§ **Try it**: Return the entries below word for word; no images should appear in the copy.

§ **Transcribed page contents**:

______

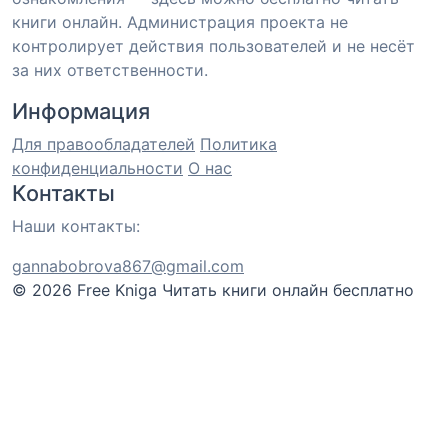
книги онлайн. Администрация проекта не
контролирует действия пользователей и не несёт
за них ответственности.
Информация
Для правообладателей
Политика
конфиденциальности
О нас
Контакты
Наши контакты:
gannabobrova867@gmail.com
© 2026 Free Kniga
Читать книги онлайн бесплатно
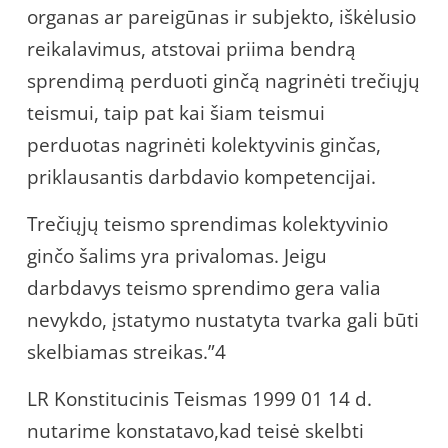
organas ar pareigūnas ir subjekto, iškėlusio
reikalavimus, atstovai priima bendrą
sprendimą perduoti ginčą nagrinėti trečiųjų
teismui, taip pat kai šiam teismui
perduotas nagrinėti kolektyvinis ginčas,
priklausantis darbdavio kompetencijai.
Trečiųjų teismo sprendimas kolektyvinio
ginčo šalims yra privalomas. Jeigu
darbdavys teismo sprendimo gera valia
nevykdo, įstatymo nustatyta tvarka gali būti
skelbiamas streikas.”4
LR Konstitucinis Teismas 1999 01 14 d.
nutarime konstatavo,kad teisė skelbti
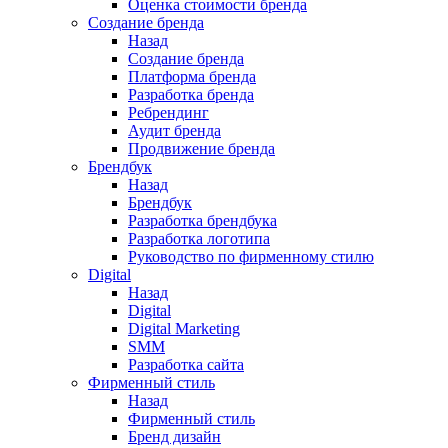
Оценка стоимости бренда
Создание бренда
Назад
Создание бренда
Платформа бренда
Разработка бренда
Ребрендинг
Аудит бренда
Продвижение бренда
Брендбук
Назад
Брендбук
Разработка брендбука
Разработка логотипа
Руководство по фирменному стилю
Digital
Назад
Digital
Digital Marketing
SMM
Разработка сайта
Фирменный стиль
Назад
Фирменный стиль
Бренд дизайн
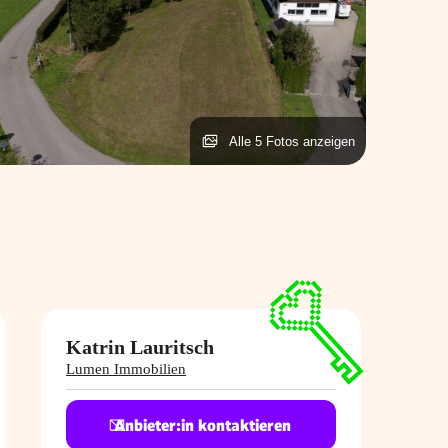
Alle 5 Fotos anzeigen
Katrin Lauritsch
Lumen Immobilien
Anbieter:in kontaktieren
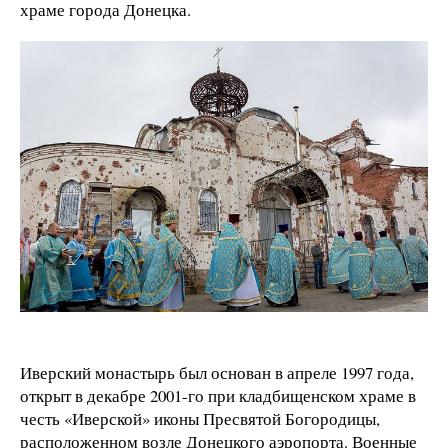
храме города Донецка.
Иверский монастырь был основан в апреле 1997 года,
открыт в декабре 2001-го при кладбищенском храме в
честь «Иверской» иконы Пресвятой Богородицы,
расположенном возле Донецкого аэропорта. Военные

______

§ **Written solution**:
книги онлайн. Администрация проекта не
контролирует действия пользователей и не несёт
за них ответственности.
Информация
Для правообладателей
Политика
конфиденциальности
О нас
Контакты
Наши контакты:
gannabobrova867@gmail.com
© 2026 Free Kniga
Читать книги онлайн бесплатно
organas ar pareigūnas ir subjekto, iškėlusio
reikalavimus, atstovai priima bendrą
sprendimą perduoti ginčą nagrinėti trečiųjų
teismui, taip pat kai šiam teismui
perduotas nagrinėti kolektyvinis ginčas,
priklausantis darbdavio kompetencijai.
Trečiųjų teismo sprendimas kolektyvinio
ginčo šalims yra privalomas. Jeigu
darbdavys teismo sprendimo gera valia
nevykdo, įstatymo nustatyta tvarka gali būti
skelbiamas streikas.”4
LR Konstitucinis Teismas 1999 01 14 d.
nutarime konstatavo,kad teisė skelbti
Оценка стоимости бренда
Создание бренда
Назад
Создание бренда
Платформа бренда
Разработка бренда
Ребрендинг
Аудит бренда
Продвижение бренда
Брендбук
Назад
Брендбук
Разработка брендбука
Разработка логотипа
Руководство по фирменному стилю
Digital
Назад
Digital
Digital Marketing
SMM
Разработка сайта
Фирменный стиль
Назад
Фирменный стиль
Бренд дизайн
Alle 5 Fotos anzeigen
Katrin Lauritsch
Lumen Immobilien
Anbieter:in kontaktieren
храме города Донецка.
Иверский монастырь был основан в апреле 1997 года,
открыт в декабре 2001-го при кладбищенском храме в
честь «Иверской» иконы Пресвятой Богородицы,
расположенном возле Донецкого аэропорта. Военные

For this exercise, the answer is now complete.